TrueVault's CEO and Co-Founder, Jason Wang recently shared his predictions on health technology, mobile health and HIPAA for 2015. Maintaining HIPAA compliance for healthcare applications is frustrating and time consuming for developers. TrueVault is known as the first company to make HIPAA compliance convenient for healthcare apps.
Concerns in areas such in costs, administrative, technical and physical safeguards which require custom development and software architecture can take up to months within the development process timeline to complete.
HIPAA complaints and violations will reach all-time highs
HIPAA complaints in 2013 were nearly 4x the number of complaints in 2003, the year the law was enacted.
The change in HIPAA compliance requirements for BA's in 9/13 means more companies are subject to HIPAA oversight.
The number of complaints filed by July 31, 2014 was 71% higher than the number filed during the same time period in 2013
The sheer number of new devices, applications and users mean even more complaints for HHS.
The amount of health data collected will skyrocket
With the launch of Apple Health, Apple Watch, GoogleFit and SAMI more health data than ever before will be captured by mobile devices.
Industry estimates predict more than 500 million smartphone users will collect mobile health data.
This is up more than 5x from the 95 million 2013 mobile health users.

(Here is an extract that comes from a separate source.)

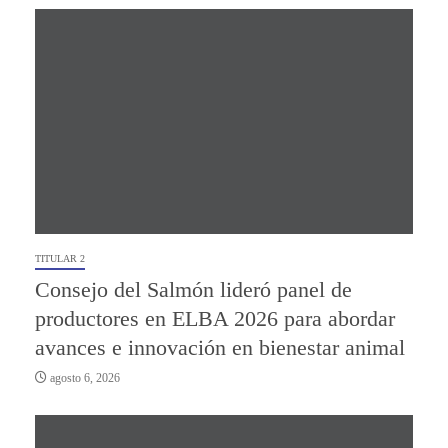
TITULAR 2
Consejo del Salmón lideró panel de
productores en ELBA 2026 para abordar
avances e innovación en bienestar animal
agosto 6, 2026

Wearable devices go mainstream
With the Apple Watch, Microsoft Band and other wearable entrants, wearable devices will finally become mainstream.
IHS estimates that nearly 90 million wearable devices will be sold in 2015 (source) with a market value of more than $5 billion
Data safety concerns will be top of mind for consumers
Mobile health data collection will be tempered by growing consumer concerns over data safety and privacy.
60% of Americans recently surveyed by GfK are more concerned about online data security than they were last year.
In a December, 2013 poll by Radius Global Market Research, more than three-quarters of internet users at least ?somewhat agreed? that they would stop using a service, product or retailer if they felt their privacy was violated.
mHealth companies will need to win consumer trust to gain health data access
Consumers are willing to give data to the companies they trust.
New startups will need to prove their security bonafides before consumers turn over sensitive health information.
78% of internet users said they only purchased from companies they trusted. (source)
Adults ranked health data the second most sensitive data they have, behind their social security number in the same Pew survey
The health care industry is prone to data being at risk of privacy and security breaches. Trust and regulatory compliance is crucial. Data continues to become even more challenging as areas such as cost, risk and complexity are present across different platforms. Health care applications have sensitive data. As businesses move to the cloud this information requires further protection and new security standards.